By Jessica T
TwinspeakUploaded: Jun 10, 2014
Lord Byron has a quote, "Happiness was born a twin." It rings truer than I might have imagined. Our eldest child is ten years older than our twins, so the news of their arrival came as a shock as well as a blessing. We had friends with twins and knew how much work it was - so much so that the idea of having twins never appealed to us. During our struggle with infertility, we took pains to avoid procedures that increased the likelihood of twins. But it's been such a tremendous journey that I wouldn't change it for the world. A year ago I walked down the maternity ward pushing two bassinets, feeling so proud to have brought two babies into the world simultaneously and knowing that they would never be alone. Our twins would have each other, even when our older daughter headed to college.
The wonder of twins has only deepened. Something amazing happened after their first birthday. They still don't call each other by name (though they can say the name of every other member of our household), but they are communicating with each other. They call to each other between rooms and have nonsense words that they babble at one another. If one starts repeating a common word, for example, "giggle," the other begins chanting "giggle" as well. I had heard about twins communicating in a secret language, but it's exciting to see it in action.
Though it really is twice the work, in some respects raising twins is easier. If you've ever seen how kids behave in a daycare or preschool setting, you know that routine and herd mentality are key to making kids behave predictably and feel secure in their environment. Twins have this herd mentality and peer pressure built in: they've never known anything else.
If it's time to eat, they chow down. They seem to know that their parents are too exhausted to prepare a second meal, especially for them. It's now or never - there won't be another opportunity to eat until the next snack or mealtime. And if one of them doesn't finish his or her meal, it may be stolen by the other! Bedtime goes off without a hitch, too. With another baby in a crib nearby, there's no need to manipulate their parents for attention and comfort. If my brother is going to bed, so shall I! If one is tired and cuddles up, the other is bound to give it a try.
And they play together - somewhat asynchronously now, but in close proximity, with plenty of chatter. They dance together and smile when the other is laughing or being tickled.
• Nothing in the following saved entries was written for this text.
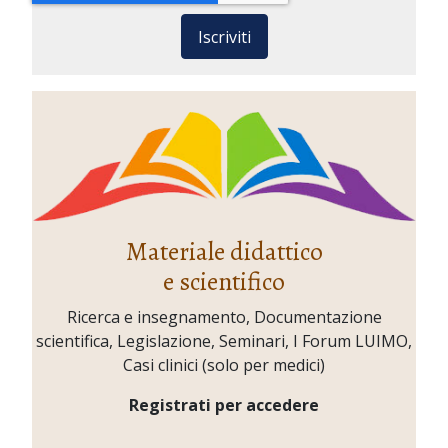
Iscriviti
Materiale didattico
e scientifico
Ricerca e insegnamento, Documentazione
scientifica, Legislazione, Seminari, I Forum LUIMO,
Casi clinici (solo per medici)
Registrati per accedere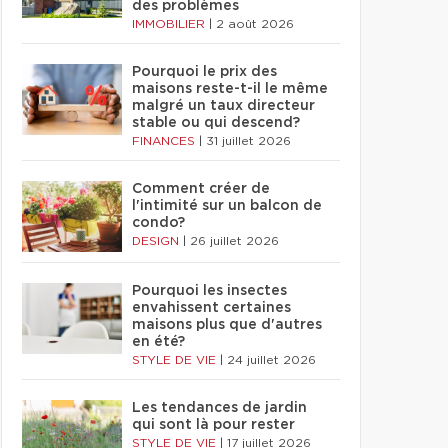
des problèmes
IMMOBILIER
|
2 août 2026
Pourquoi le prix des
maisons reste-t-il le même
malgré un taux directeur
stable ou qui descend?
FINANCES
|
31 juillet 2026
Comment créer de
l'intimité sur un balcon de
condo?
DESIGN
|
26 juillet 2026
Pourquoi les insectes
envahissent certaines
maisons plus que d'autres
en été?
STYLE DE VIE
|
24 juillet 2026
Les tendances de jardin
qui sont là pour rester
STYLE DE VIE
|
17 juillet 2026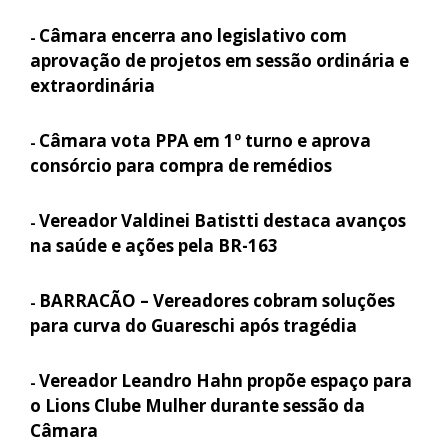
Câmara encerra ano legislativo com
-
aprovação de projetos em sessão ordinária e
extraordinária
Câmara vota PPA em 1º turno e aprova
-
consórcio para compra de remédios
Vereador Valdinei Batistti destaca avanços
-
na saúde e ações pela BR-163
BARRACÃO – Vereadores cobram soluções
-
para curva do Guareschi após tragédia
Vereador Leandro Hahn propõe espaço para
-
o Lions Clube Mulher durante sessão da
Câmara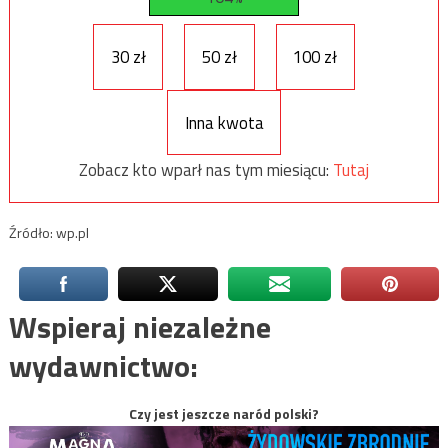
30 zł
50 zł
100 zł
Inna kwota
Zobacz kto wparł nas tym miesiącu:
Tutaj
Źródło: wp.pl
Wspieraj niezależne
wydawnictwo:
Czy jest jeszcze naród polski?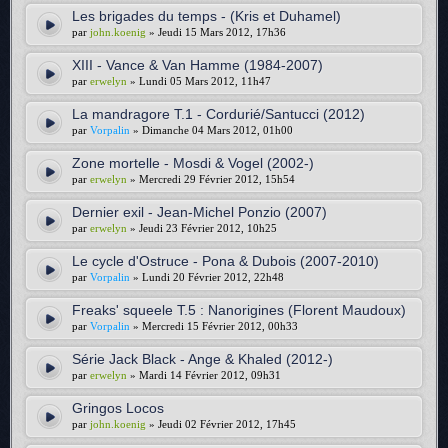
Les brigades du temps - (Kris et Duhamel)
par
john.koenig
» Jeudi 15 Mars 2012, 17h36
XIII - Vance & Van Hamme (1984-2007)
par
erwelyn
» Lundi 05 Mars 2012, 11h47
La mandragore T.1 - Cordurié/Santucci (2012)
par
Vorpalin
» Dimanche 04 Mars 2012, 01h00
Zone mortelle - Mosdi & Vogel (2002-)
par
erwelyn
» Mercredi 29 Février 2012, 15h54
Dernier exil - Jean-Michel Ponzio (2007)
par
erwelyn
» Jeudi 23 Février 2012, 10h25
Le cycle d'Ostruce - Pona & Dubois (2007-2010)
par
Vorpalin
» Lundi 20 Février 2012, 22h48
Freaks' squeele T.5 : Nanorigines (Florent Maudoux)
par
Vorpalin
» Mercredi 15 Février 2012, 00h33
Série Jack Black - Ange & Khaled (2012-)
par
erwelyn
» Mardi 14 Février 2012, 09h31
Gringos Locos
par
john.koenig
» Jeudi 02 Février 2012, 17h45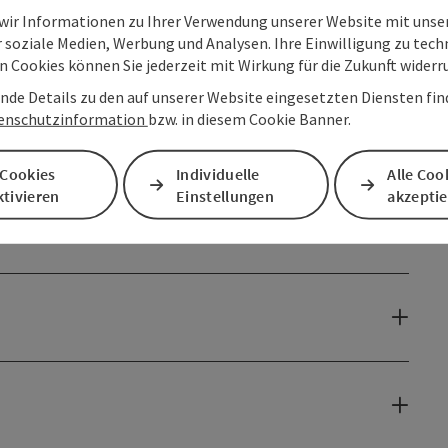
 wir Informationen zu Ihrer Verwendung unserer Website mit unse
 soziale Medien, Werbung und Analysen. Ihre Einwilligung zu tech
 Cookies können Sie jederzeit mit Wirkung für die Zukunft widerr
nde Details zu den auf unserer Website eingesetzten Diensten find
enschutzinformation
bzw. in diesem Cookie Banner.
 Cookies
Individuelle
Alle Coo
tivieren
Einstellungen
akzepti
They steal toys and pacifiers from each other and wail inconsolably if they hurt the other's feelings. They shove each other and sometimes bite, yet they are true companions. Over the weekend we constructed tricycles (a birthday present from their grandparents) and a hand-me down playhouse in the backyard. When my son woke up early from a nap, I whisked him outdoors to check out his new toys. He was shy and tentative until his sister woke up. Only after she joined him was he emboldened to explore.
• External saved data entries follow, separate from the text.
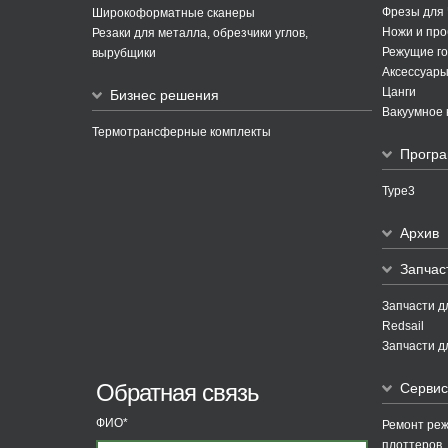
Фрезы для
Широкоформатные сканеры
Ножи и про
Резаки для металла, обрезчики углов,
Режущие го
вырубщики
Аксессуары
Цанги
Бизнес решения
Вакуумное 
Термотрансферные комплекты
Програ
Type3
Архив
Запчас
Запчасти д
Redsail
Запчасти д
Обратная связь
Сервис
ФИО*
Ремонт ре
плоттеров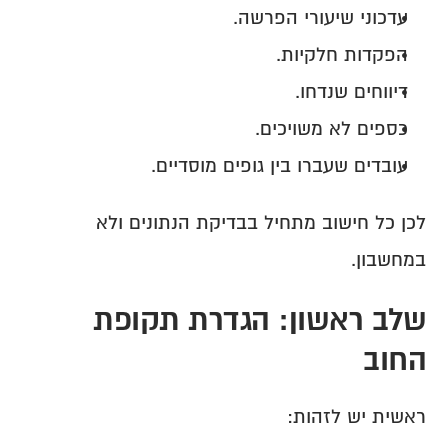
עדכוני שיעורי הפרשה.
הפקדות חלקיות.
דיווחים שנדחו.
כספים לא משויכים.
עובדים שעברו בין גופים מוסדיים.
לכן כל חישוב מתחיל בבדיקת הנתונים ולא 
במחשבון.
שלב ראשון: הגדרת תקופת 
החוב
ראשית יש לזהות: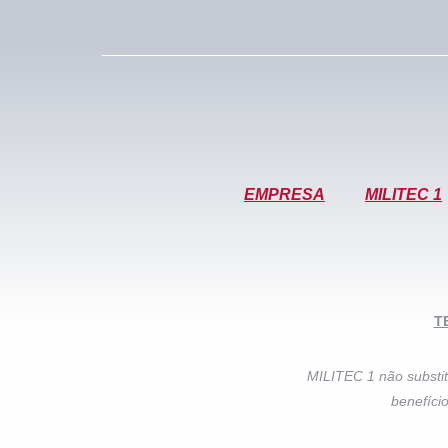
EMPRESA
MILITEC 1
T
MILITEC 1 não substit
benefíci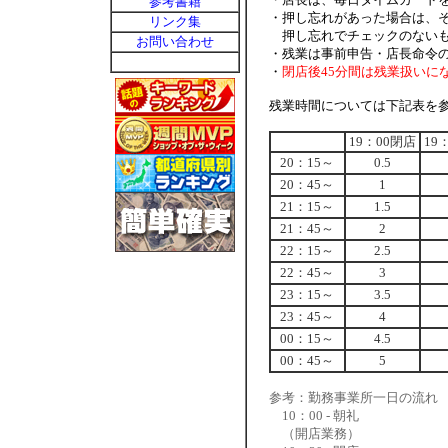
参考書籍
・押し忘れがあった場合は、
リンク集
押し忘れでチェックのないも
お問い合わせ
・残業は事前申告・店長命令
・
閉店後45分間は残業扱いに
残業時間については下記表を
19：00閉店
19
20：15～
0.5
20：45～
1
21：15～
1.5
21：45～
2
22：15～
2.5
22：45～
3
23：15～
3.5
23：45～
4
00：15～
4.5
00：45～
5
参考：勤務事業所一日の流れ
10：00 - 朝礼
（開店業務）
I wonder if this closeness will remain as they grow older, especially because they are opposite-sex twins. I hope it does. I hope they will always benefit from the shared experience of growing up together with an older sister. They are unique; in fact, they couldn't be more different - my son is a bruiser with almond-shaped brown eyes, my daughter, petite with blue eyes. Every morning I pinch myself and count my blessings for finally having the family I always wanted - but never realized I did.